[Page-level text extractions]
=-=-=-=-=

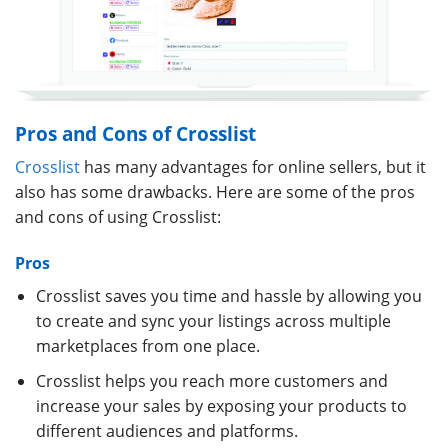
Pros and Cons of Crosslist
Crosslist
has many advantages for online sellers, but it
also has some drawbacks. Here are some of the pros
and cons of using Crosslist:
Pros
Crosslist saves you time and hassle by allowing you
to create and sync your listings across multiple
marketplaces from one place.
Crosslist helps you reach more customers and
increase your sales by exposing your products to
different audiences and platforms.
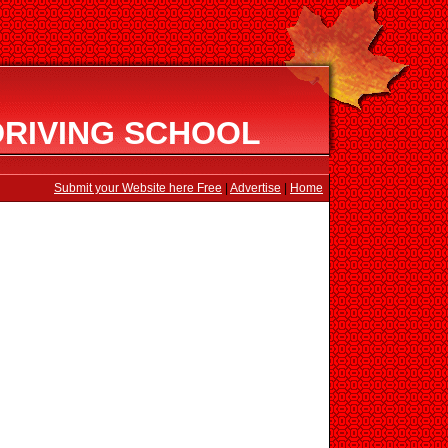
DRIVING SCHOOL
Submit your Website here Free
|
Advertise
|
Home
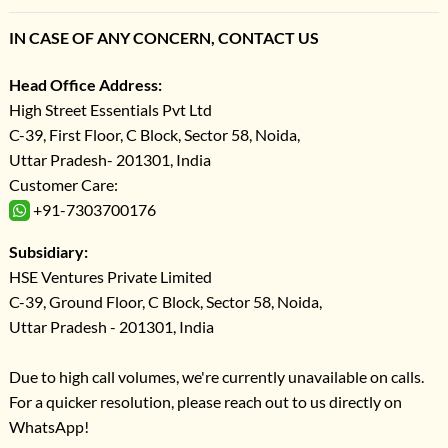
IN CASE OF ANY CONCERN, CONTACT US
Head Office Address:
High Street Essentials Pvt Ltd
C-39, First Floor, C Block, Sector 58, Noida,
Uttar Pradesh- 201301, India
Customer Care:
+91-7303700176
Subsidiary:
HSE Ventures Private Limited
C-39, Ground Floor, C Block, Sector 58, Noida,
Uttar Pradesh - 201301, India
Due to high call volumes, we're currently unavailable on calls.
For a quicker resolution, please reach out to us directly on
WhatsApp!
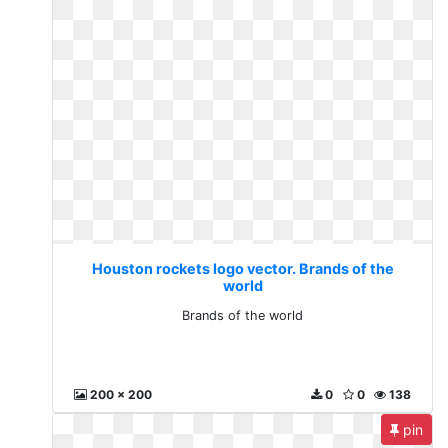
Houston rockets logo vector. Brands of the
world
Brands of the world
200 x 200
0
0
138
pin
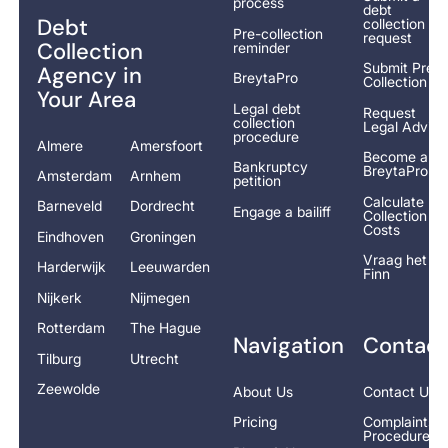
process
debt
Debt
collection
Pre-collection
request
Collection
reminder
Submit Pre-
Agency in
BreytaPro
Collection
Your Area
Legal debt
Request
collection
Legal Advice
procedure
Almere
Amersfoort
Become a
Bankruptcy
BreytaPro
Amsterdam
Arnhem
petition
Calculate
Barneveld
Dordrecht
Engage a bailiff
Collection
Costs
Eindhoven
Groningen
Vraag het
Harderwijk
Leeuwarden
Finn
Nijkerk
Nijmegen
Rotterdam
The Hague
Navigation
Contact
Tilburg
Utrecht
Zeewolde
About Us
Contact Us
Pricing
Complaints
Procedure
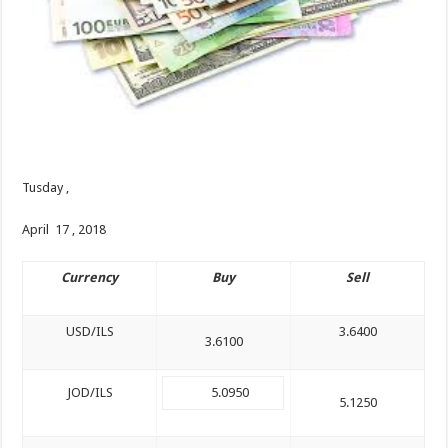
Tusday ,
April 17 , 2018
Currency
Buy
Sell
USD/ILS
3.6400
3.6100
JOD/ILS
5.0950
5.1250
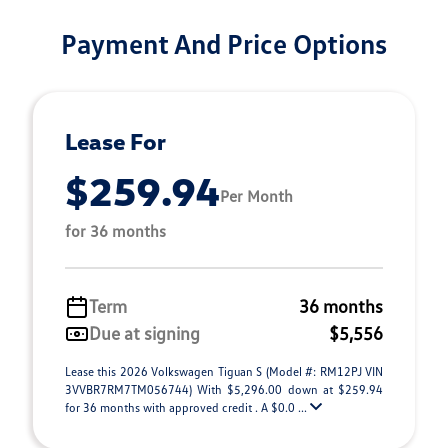
Payment And Price Options
Lease For
$259.94
Per Month
for 36 months
Term
36 months
Due at signing
$5,556
Lease this 2026 Volkswagen Tiguan S (Model #: RM12PJ VIN
3VVBR7RM7TM056744) With $5,296.00 down at $259.94
for 36 months with approved credit . A $0.0 ...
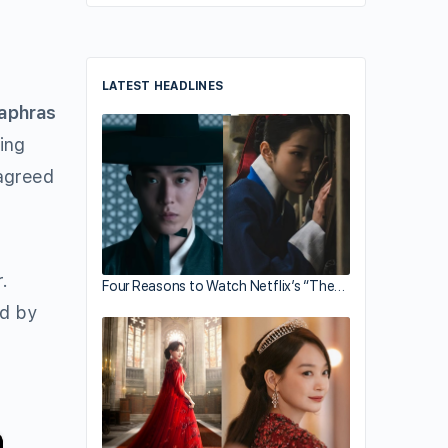
LATEST HEADLINES
aphras
ing
 agreed
.
Four Reasons to Watch Netflix’s “The…
ed by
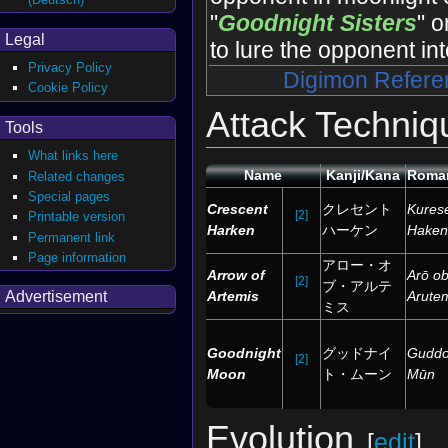
"
Goodnight Sisters
" o
Legal
to lure the opponent int
Privacy Policy
Digimon Refere
Cookie Policy
Attack Techniq
Tools
What links here
Name
Kanji/Kana
Roman
Related changes
Special pages
Crescent
クレセント
Kures
[2]
Printable version
Harken
ハーケン
Haken
Permanent link
Page information
アロー・オ
Arrow of
Arō o
[2]
ブ・アルテ
Artemis
Arute
Advertisement
ミス
Goodnight
グッドナイ
Guddo
[2]
Moon
ト・ムーン
Mūn
Evolution
[
edit
]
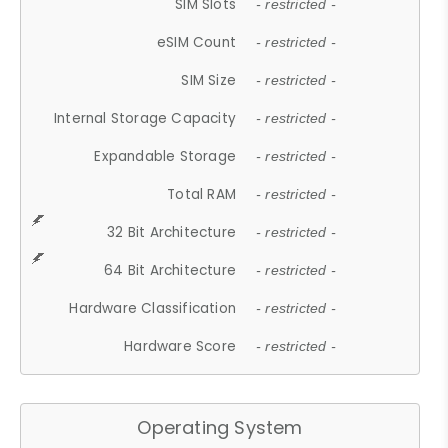
SIM Slots
- restricted -
eSIM Count
- restricted -
SIM Size
- restricted -
Internal Storage Capacity
- restricted -
Expandable Storage
- restricted -
Total RAM
- restricted -
32 Bit Architecture
- restricted -
64 Bit Architecture
- restricted -
Hardware Classification
- restricted -
Hardware Score
- restricted -
Operating System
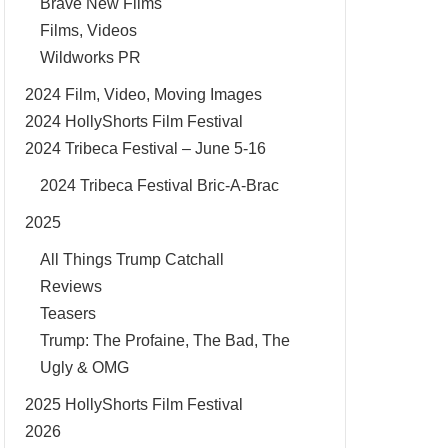
Brave New Films
Films, Videos
Wildworks PR
2024 Film, Video, Moving Images
2024 HollyShorts Film Festival
2024 Tribeca Festival – June 5-16
2024 Tribeca Festival Bric-A-Brac
2025
All Things Trump Catchall
Reviews
Teasers
Trump: The Profaine, The Bad, The
Ugly & OMG
2025 HollyShorts Film Festival
2026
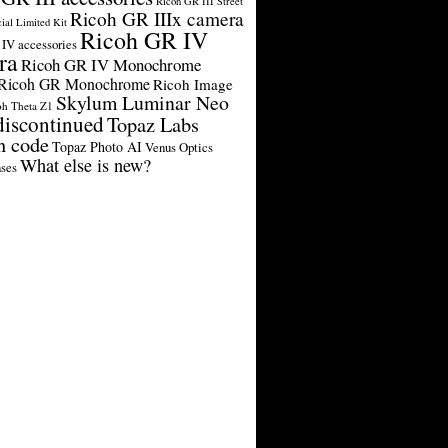
Ricoh GR III Street
Ricoh GR IIIx camera
cial Limited Kit
Ricoh GR IV
IV accessories
ra
Ricoh GR IV Monochrome
Ricoh GR Monochrome
Ricoh Image
Skylum Luminar Neo
oh Theta Z1
discontinued
Topaz Labs
n code
Topaz Photo AI
Venus Optics
What else is new?
ses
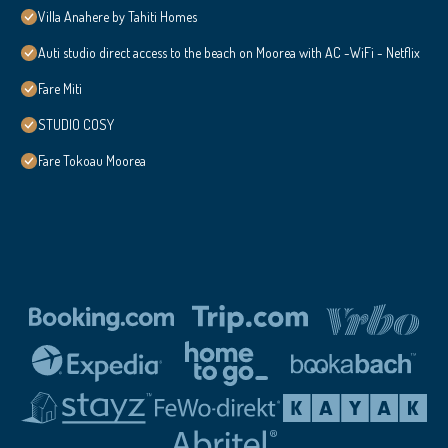
Villa Anahere by Tahiti Homes
Auti studio direct access to the beach on Moorea with AC -WiFi - Netflix
Fare Miti
STUDIO COSY
Fare Tokoau Moorea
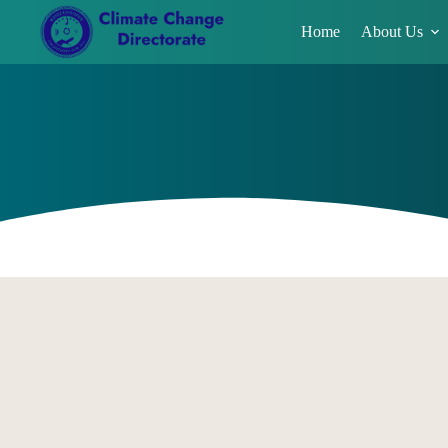
Home
About Us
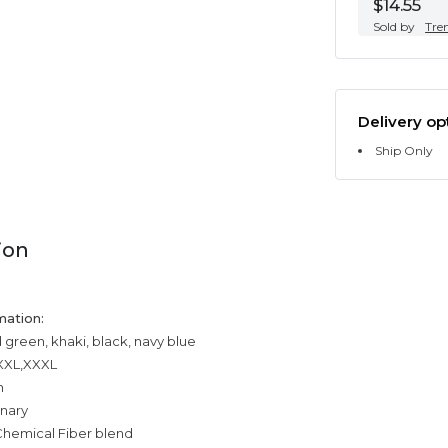
$14.55
Sold by
Tre
Delivery op
Ship Only
ion
mation:
 green, khaki, black, navy blue
,XXL,XXXL
n
inary
Chemical Fiber blend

=-=-=-=-=

What you have to do — Could you find every line in the records above that has the string "Tribeca" and copy it?

Solution for this exercise —
2024 Tribeca Festival – June 5-16
2024 Tribeca Festival Bric-A-Brac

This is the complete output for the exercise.